The Terminal Man
Finally <dramatic pause>. Finally, I have achieved my childhood dream. It is a dream I never imagined I could possibly reach, a dream that equals nay surpasses the lofty aspirations of Martin Luther King’s immortal speech ‘I Have A Dream‘ – Ladies and Gentleman, I have finally seen a film in every cinema in central London. Yes, yes I know, quite an achievement eh? 2008 is certainly going down in the Mint’s history book. I popped over to the ICA last night after a hard days slog in Folkestone to catch a little known US Sci-Fi picture by the name of ‘The Terminal Man‘, a 1974 film never distributed in the UK due to its initial box office failure in the States. It is not to my knowledge available on DVD or Blu-Ray in Region 2 so this was pretty much a very rare chance to see this obscure cult oddity without shelling out for an overseas copy. In any case, it’s always preferable to catch movies on the big screen ain’t it?
Based on an early Michael Crichton story ‘The Terminal Man’ opens with our hero Benson (played by 70′s star George Segal) arriving at a secure government hospital escorted by two nervous guards. Benson has been suffering homicidal amnesiac breakdowns following his possibly deluded belief that the prevalence of new technology and computing is destroying the planet. The hospital management decide to perform some radical experimental surgery and insert computer chips into Benson’s brain to control his subconscious urges (yeah, yeah I know – not exactly the most appropriate cure for a paranoid Luddite) in an effort to suppress his murderous black-outs. After a successful operation Benson’s emotions and memories are electronically manipulated and measured during a brief series of interviews and experiments with institute staff, the results of which concluding that Benson has been cured and can return to the world as a normal, productive member of society. Of course Benson is far from cured and soon escapes his confinement, the authorities in hot pursuit to cover up their failure and eliminate the threat….
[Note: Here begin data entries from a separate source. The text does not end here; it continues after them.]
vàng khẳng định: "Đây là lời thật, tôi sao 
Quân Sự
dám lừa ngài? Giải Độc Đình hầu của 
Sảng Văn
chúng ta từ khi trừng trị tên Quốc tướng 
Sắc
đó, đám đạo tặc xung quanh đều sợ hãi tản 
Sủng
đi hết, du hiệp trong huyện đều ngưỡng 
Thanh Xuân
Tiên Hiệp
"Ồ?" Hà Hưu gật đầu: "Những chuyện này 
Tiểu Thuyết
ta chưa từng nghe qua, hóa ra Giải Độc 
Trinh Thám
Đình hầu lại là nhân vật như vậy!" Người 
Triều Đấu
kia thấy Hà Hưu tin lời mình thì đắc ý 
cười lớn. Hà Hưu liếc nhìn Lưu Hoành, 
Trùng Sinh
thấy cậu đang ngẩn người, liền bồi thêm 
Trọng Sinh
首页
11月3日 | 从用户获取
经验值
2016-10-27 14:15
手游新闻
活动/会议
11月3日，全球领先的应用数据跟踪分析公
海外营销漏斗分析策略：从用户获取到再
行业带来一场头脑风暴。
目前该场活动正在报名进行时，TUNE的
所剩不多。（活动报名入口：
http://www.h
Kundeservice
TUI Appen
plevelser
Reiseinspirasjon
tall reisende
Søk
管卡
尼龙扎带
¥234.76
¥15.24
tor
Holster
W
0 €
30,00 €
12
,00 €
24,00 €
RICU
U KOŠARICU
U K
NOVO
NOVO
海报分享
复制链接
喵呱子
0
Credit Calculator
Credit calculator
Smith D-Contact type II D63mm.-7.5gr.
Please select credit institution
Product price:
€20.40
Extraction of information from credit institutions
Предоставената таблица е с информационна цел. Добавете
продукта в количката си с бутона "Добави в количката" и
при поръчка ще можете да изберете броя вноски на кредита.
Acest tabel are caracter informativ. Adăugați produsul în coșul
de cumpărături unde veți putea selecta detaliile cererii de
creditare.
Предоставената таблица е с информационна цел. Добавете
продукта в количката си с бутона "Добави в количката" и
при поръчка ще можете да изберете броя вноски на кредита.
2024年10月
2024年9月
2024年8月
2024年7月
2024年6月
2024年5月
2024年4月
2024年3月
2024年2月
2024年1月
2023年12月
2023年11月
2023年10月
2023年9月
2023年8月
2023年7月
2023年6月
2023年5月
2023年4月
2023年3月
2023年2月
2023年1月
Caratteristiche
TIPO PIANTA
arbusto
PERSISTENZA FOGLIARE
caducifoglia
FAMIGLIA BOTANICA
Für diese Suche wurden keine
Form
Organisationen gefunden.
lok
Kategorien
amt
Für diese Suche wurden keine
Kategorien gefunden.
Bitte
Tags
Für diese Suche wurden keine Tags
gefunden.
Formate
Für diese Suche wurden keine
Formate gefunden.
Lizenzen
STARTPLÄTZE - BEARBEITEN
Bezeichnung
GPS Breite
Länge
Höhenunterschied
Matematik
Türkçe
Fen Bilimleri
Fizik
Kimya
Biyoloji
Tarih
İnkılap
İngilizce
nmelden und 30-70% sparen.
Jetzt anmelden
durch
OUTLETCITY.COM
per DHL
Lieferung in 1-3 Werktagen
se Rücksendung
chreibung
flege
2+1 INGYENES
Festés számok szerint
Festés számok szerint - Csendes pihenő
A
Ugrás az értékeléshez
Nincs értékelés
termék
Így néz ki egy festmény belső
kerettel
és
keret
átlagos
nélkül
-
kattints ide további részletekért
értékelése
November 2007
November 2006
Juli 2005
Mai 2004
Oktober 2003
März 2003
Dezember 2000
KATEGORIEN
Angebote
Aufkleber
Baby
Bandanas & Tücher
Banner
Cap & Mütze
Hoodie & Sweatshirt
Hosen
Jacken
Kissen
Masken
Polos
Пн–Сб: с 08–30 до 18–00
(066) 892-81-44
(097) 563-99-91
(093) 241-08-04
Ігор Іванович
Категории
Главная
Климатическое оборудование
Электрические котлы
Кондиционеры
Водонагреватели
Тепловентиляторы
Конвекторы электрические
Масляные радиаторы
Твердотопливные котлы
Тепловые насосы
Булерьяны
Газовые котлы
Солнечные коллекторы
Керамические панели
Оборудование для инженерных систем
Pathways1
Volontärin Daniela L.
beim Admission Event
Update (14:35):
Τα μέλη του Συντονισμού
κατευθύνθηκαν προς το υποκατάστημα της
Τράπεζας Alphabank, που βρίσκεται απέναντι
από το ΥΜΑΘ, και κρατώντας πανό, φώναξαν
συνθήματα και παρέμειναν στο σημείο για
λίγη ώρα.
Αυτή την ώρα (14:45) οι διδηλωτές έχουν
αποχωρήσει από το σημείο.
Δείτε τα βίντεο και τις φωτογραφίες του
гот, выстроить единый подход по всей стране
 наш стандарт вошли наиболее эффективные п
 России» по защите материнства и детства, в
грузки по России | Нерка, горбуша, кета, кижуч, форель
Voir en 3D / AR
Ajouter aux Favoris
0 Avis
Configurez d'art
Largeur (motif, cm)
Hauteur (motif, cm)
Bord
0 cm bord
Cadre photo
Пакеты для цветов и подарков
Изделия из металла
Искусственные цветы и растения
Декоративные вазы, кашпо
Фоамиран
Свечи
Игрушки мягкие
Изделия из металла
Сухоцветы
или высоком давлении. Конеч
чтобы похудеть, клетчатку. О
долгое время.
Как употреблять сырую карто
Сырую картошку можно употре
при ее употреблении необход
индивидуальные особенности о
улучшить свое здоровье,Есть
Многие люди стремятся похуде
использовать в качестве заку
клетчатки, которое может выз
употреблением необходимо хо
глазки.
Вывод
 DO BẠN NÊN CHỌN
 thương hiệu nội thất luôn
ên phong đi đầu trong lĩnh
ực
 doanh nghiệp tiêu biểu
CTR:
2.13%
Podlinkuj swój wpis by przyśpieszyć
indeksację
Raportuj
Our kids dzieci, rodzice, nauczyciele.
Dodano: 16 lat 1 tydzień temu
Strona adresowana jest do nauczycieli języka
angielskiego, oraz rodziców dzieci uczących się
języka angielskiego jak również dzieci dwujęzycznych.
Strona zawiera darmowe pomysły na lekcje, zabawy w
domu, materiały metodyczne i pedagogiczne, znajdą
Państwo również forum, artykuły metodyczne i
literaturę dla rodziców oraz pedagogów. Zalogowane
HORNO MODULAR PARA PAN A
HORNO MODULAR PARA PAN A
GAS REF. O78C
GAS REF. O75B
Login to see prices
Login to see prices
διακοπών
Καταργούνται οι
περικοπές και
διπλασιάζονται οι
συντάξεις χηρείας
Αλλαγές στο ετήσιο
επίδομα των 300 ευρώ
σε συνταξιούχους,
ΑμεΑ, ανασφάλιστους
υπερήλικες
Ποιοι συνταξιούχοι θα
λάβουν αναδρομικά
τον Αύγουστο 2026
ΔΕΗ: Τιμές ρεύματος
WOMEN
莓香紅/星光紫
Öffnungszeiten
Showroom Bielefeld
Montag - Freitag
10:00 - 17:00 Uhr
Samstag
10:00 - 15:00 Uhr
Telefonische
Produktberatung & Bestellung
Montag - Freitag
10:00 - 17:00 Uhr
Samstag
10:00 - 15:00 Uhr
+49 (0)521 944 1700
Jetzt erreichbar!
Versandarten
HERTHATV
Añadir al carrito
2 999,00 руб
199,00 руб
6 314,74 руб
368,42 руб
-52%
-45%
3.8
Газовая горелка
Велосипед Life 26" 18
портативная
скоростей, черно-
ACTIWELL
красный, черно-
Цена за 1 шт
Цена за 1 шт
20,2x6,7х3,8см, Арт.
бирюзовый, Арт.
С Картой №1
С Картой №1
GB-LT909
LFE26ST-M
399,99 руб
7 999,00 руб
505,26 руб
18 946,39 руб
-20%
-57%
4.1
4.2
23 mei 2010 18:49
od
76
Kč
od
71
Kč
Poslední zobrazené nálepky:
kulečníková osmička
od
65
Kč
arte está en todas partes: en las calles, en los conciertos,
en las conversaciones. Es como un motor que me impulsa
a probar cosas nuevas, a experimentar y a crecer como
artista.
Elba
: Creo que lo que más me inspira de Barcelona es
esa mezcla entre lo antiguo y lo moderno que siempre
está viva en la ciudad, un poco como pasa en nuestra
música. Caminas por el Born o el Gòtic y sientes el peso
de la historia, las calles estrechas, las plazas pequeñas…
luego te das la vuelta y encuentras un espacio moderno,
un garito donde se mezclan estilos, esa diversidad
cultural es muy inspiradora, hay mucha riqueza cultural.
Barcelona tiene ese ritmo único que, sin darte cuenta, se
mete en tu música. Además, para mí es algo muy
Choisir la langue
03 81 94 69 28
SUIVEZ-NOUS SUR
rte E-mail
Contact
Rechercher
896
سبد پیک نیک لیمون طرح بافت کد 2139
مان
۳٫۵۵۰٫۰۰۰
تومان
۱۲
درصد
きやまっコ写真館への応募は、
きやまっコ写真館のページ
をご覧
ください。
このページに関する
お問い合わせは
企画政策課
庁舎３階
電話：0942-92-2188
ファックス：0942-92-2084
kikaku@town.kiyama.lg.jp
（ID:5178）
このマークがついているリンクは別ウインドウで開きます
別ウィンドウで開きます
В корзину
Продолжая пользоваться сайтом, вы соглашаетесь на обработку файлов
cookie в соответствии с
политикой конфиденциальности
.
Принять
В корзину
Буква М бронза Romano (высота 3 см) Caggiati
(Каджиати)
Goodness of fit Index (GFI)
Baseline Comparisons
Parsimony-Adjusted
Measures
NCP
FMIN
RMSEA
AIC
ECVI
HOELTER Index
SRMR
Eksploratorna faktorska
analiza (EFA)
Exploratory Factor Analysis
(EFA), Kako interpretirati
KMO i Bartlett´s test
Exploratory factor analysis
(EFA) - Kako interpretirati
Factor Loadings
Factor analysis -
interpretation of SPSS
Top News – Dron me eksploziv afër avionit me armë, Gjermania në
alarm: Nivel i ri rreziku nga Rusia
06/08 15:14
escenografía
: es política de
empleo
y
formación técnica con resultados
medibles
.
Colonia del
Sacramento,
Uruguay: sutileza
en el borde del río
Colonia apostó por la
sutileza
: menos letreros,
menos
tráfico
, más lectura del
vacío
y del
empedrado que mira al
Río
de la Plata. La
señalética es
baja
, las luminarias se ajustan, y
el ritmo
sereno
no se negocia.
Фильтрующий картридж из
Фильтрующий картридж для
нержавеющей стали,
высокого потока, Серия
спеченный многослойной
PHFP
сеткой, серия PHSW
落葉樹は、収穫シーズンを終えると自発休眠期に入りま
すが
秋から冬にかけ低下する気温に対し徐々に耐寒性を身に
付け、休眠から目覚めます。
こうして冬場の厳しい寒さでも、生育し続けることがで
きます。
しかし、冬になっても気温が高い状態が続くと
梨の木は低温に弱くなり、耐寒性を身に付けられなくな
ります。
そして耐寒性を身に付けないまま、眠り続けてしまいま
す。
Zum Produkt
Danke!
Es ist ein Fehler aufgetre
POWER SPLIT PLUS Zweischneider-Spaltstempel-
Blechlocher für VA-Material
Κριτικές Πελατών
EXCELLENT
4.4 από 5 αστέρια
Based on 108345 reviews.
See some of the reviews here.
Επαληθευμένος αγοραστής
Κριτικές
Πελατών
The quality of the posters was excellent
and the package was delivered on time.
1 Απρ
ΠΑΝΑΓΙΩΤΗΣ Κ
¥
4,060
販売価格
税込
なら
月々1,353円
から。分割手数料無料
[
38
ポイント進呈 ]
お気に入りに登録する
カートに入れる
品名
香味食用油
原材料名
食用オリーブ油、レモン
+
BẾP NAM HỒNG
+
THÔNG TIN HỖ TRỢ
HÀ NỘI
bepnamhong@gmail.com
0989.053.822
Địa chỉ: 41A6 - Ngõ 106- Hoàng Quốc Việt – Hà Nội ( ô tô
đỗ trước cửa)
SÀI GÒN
Naturally I’m a bit of a completest when it comes to both cult SF and 1970′s cinema so this was something of a double whammy, the fact that director Mike Hodges recently revealed that he had received a letter from legendary recluse Terence Malick praising the film during its initial release made this an essential trip. Hodges was present and gave a brief introduction explaining that although this new print was being marketed as a ‘Directors Cut’ that was a bit naughty as the changes to the original release was not the addition of any material but the removal of a prologue scene, inserted against his wishes which gave some back-story to the Benson character as the studio felt that the audience wouldn’t empathize with the films core protagonist. Quite apart from the obvious ‘Capricorn One‘ post Watergate feel to the film it’s fairly obvious that the film is something of a critique of the emerging ‘Self Help’ medicated, pill popping society that emerged in the comedown of the phantasmagorical 1960′s. Think I’m reading too much into it? Hmmm, well, maybe but quite apart from the psychological medical solution theme that forms the spine of the film there is a blatantly obvious name-check of Scientology in one scene which I don’t think was accidental. It was quite slow, distant and ponderous (hence the Malick appreciation I suspect) without any exciting chases or nail-biting suspense sequences, much more of a mood piece that concludes on a indistinct symbolic scene in a graveyard. Glad I saw it, but to be honest equally glad I didn’t buy a copy from overseas.
In any case it was nice to make my premiere visit to the ICA and see Mike Hodges in the flesh, he is of course cemented in any footnote of UK cinema history given that he is the director behind one of our finest crime films ‘Get Carter‘. I’ve also got a soft spot for one of his other rare cult movies ‘Black Rainbow‘ (big in Japan apparently. I’m not joking) but can’t agree with the critical plaudits that his more recent film ‘Croupier‘ received, I thought that film was a deeply unimpressive and unengaging piece of work. Still, its been a decade so maybe worth a re-visit.